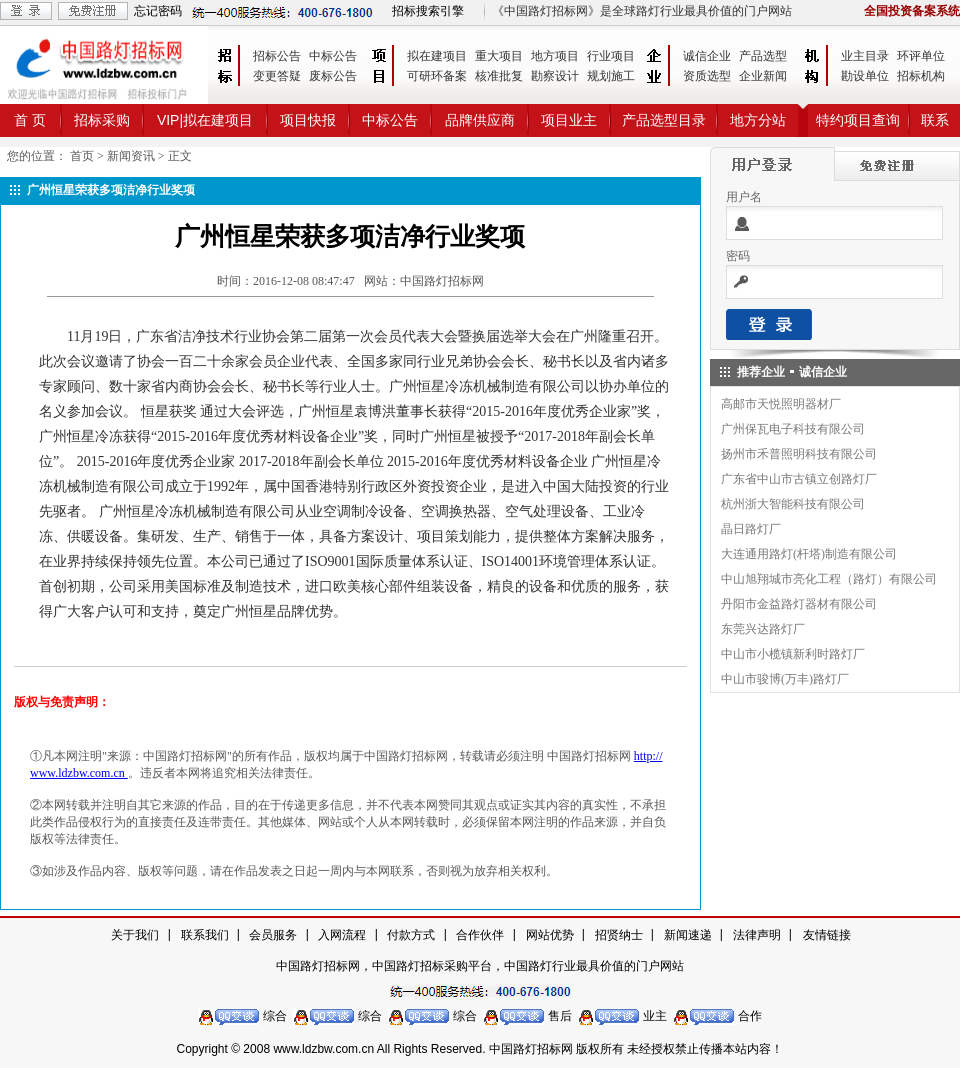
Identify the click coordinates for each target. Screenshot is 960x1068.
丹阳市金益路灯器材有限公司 (799, 604)
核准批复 (499, 76)
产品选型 (763, 56)
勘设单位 (865, 76)
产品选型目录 (664, 120)
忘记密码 (158, 11)
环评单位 (921, 56)
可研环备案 (437, 76)
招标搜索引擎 (428, 11)
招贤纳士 (619, 935)
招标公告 (277, 56)
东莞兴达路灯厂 (763, 629)
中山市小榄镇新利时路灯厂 (793, 654)
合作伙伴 (480, 935)
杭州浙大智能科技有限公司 (793, 504)
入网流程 (342, 935)
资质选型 (707, 76)
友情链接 (827, 935)
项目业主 (569, 120)
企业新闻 (763, 76)
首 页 (30, 120)
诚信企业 (707, 56)
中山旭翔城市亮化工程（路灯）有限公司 (829, 579)
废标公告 (333, 76)
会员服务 (273, 935)
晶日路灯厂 (751, 529)
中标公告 (333, 56)
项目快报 (308, 120)
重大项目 (499, 56)
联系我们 (205, 935)
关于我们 (135, 935)
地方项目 (555, 56)
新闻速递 (688, 935)
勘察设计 (555, 76)
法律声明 (757, 935)
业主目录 (865, 56)
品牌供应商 (480, 120)
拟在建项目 (437, 56)
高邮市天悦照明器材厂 (781, 404)
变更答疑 (277, 76)
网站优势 (550, 935)
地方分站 (758, 120)
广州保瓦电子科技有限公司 (793, 429)
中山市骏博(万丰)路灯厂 (785, 679)
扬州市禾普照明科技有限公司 (799, 454)
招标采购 (102, 120)
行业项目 (611, 56)
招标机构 (921, 76)
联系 (935, 120)
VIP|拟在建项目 (205, 120)
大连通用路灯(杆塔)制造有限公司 (809, 554)
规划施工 (611, 76)
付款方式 (411, 935)
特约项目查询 (858, 120)
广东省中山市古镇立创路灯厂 (799, 479)
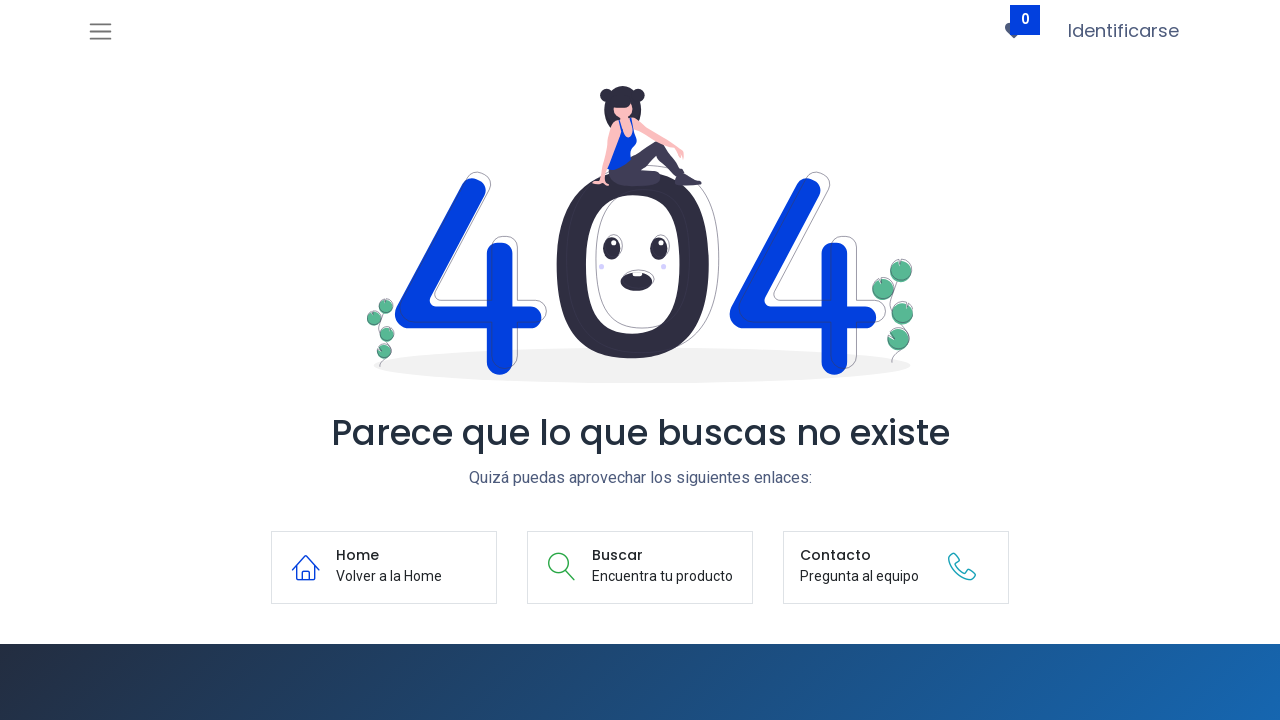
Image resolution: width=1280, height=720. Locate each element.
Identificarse (1123, 30)
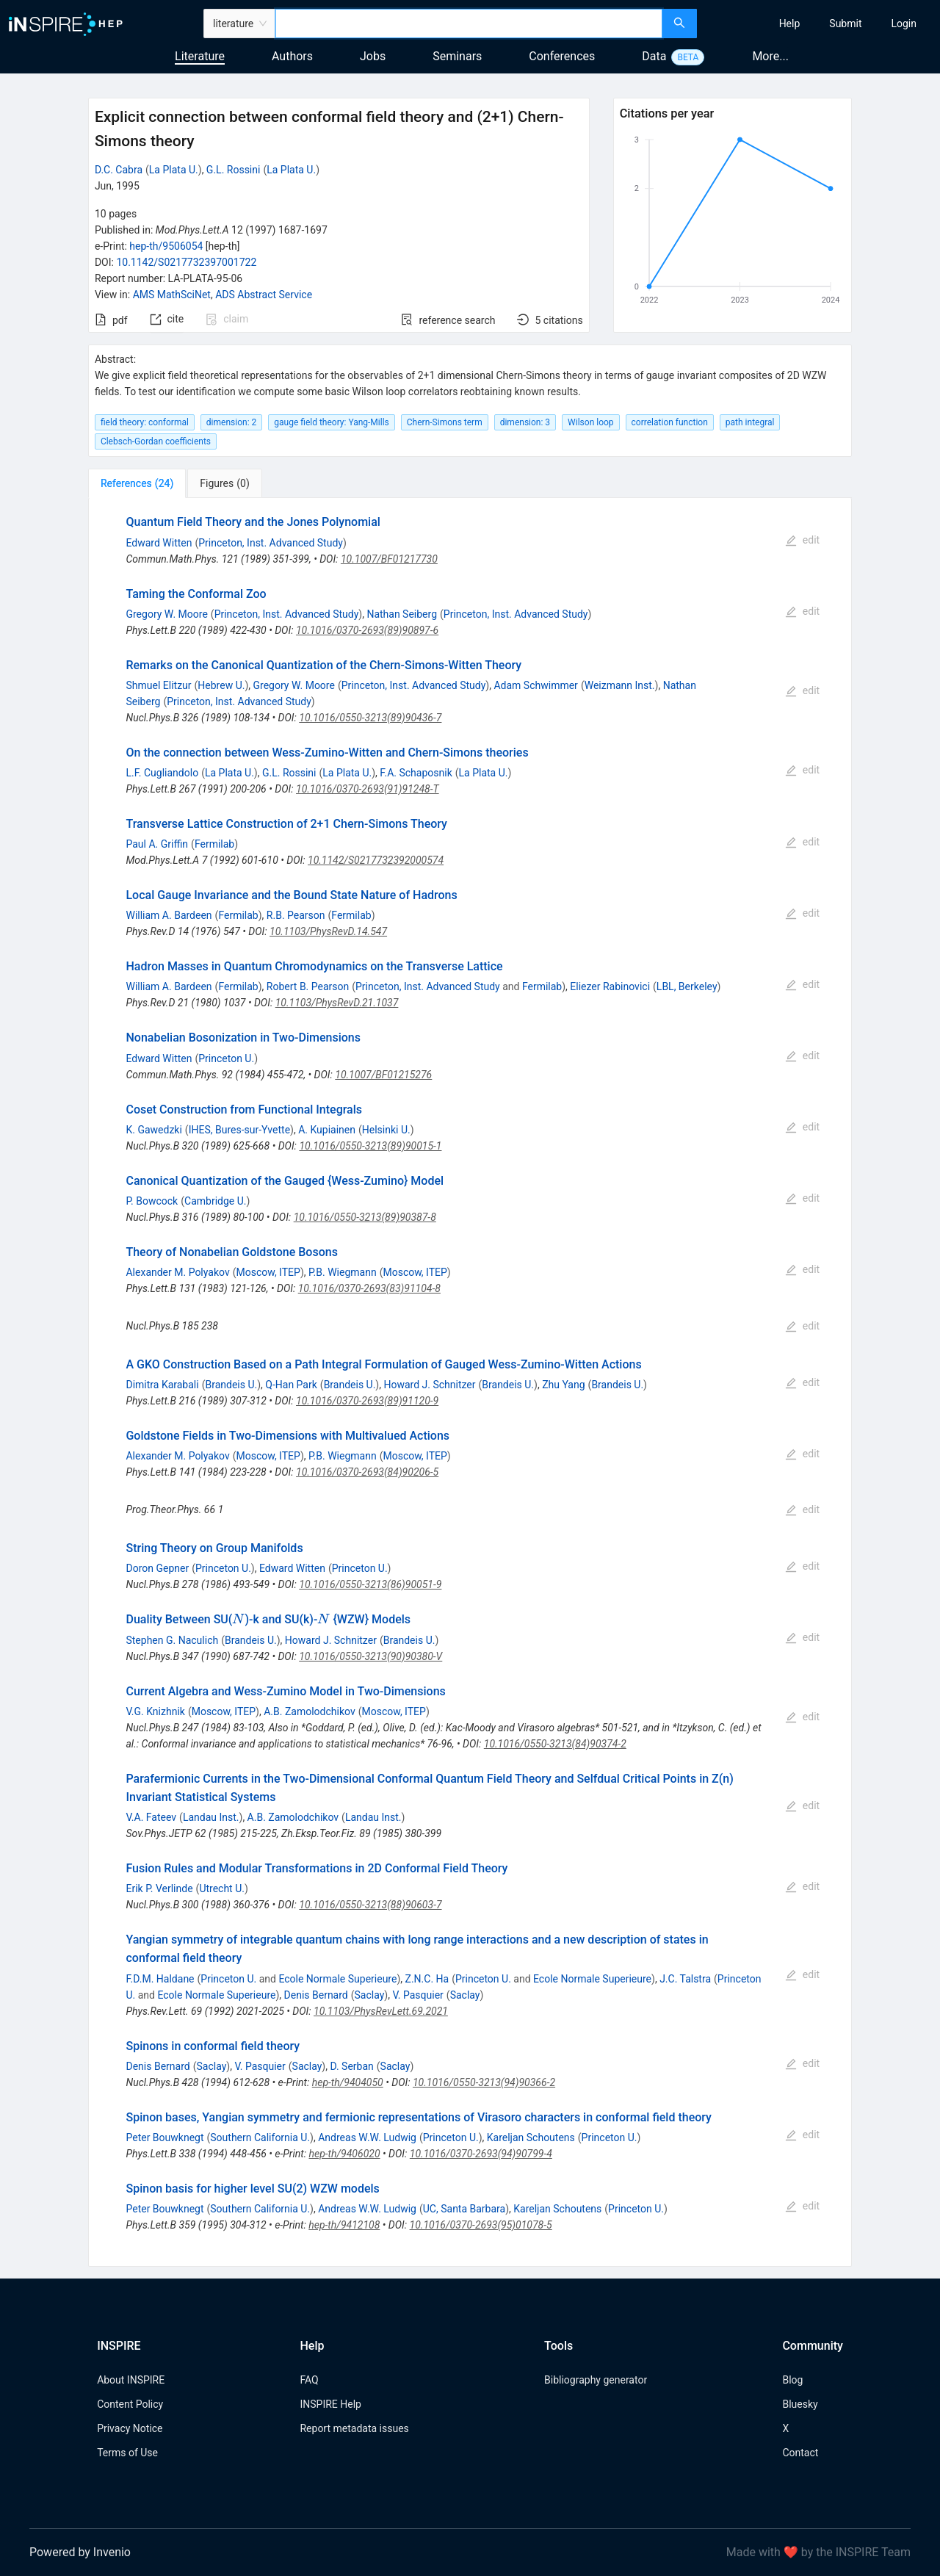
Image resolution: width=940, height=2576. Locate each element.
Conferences (562, 56)
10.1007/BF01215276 (383, 1074)
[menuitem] (789, 23)
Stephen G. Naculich (172, 1640)
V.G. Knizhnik (155, 1711)
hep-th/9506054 (166, 246)
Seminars (457, 56)
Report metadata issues (354, 2428)
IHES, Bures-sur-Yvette (239, 1130)
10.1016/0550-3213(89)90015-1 (370, 1146)
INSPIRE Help (330, 2404)
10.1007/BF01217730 (389, 559)
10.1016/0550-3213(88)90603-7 (370, 1905)
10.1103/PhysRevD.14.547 (328, 931)
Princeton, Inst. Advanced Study (270, 543)
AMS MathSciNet (172, 294)
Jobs (373, 56)
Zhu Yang (563, 1384)
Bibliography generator (595, 2380)
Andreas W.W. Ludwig (367, 2137)
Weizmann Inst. (620, 685)
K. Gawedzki (153, 1130)
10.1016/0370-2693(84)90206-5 (367, 1472)
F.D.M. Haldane (160, 1979)
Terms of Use (127, 2452)
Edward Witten (159, 543)
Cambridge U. (215, 1201)
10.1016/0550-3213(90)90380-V (370, 1656)
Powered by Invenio (80, 2552)
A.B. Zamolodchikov (309, 1711)
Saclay (370, 1995)
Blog (792, 2380)
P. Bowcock (152, 1201)
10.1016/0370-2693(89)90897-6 (367, 630)
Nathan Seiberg (401, 614)
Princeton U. (226, 1058)
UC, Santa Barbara (464, 2209)
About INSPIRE (130, 2380)
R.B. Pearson (296, 915)
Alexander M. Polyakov (177, 1272)
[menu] (820, 23)
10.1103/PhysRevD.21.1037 (337, 1003)
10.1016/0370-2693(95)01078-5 (481, 2225)
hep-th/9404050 (347, 2082)
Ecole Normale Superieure (337, 1979)
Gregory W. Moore (166, 614)
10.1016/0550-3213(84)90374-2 (555, 1744)
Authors (292, 56)
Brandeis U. (231, 1384)
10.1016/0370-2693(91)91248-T (367, 789)
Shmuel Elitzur (158, 685)
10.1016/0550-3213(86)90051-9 (370, 1584)
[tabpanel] (470, 1382)
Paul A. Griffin (157, 844)
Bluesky (799, 2404)
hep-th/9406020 (344, 2154)
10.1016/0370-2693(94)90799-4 (481, 2154)
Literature (200, 56)
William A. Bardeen (169, 915)
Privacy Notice (129, 2428)
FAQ (309, 2380)
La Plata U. (173, 170)
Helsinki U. (386, 1130)
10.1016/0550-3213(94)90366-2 (484, 2082)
────
**Exercise details:** How many lines of the material above have the word "Inst" in them? Give only that number.

**Response below:** 2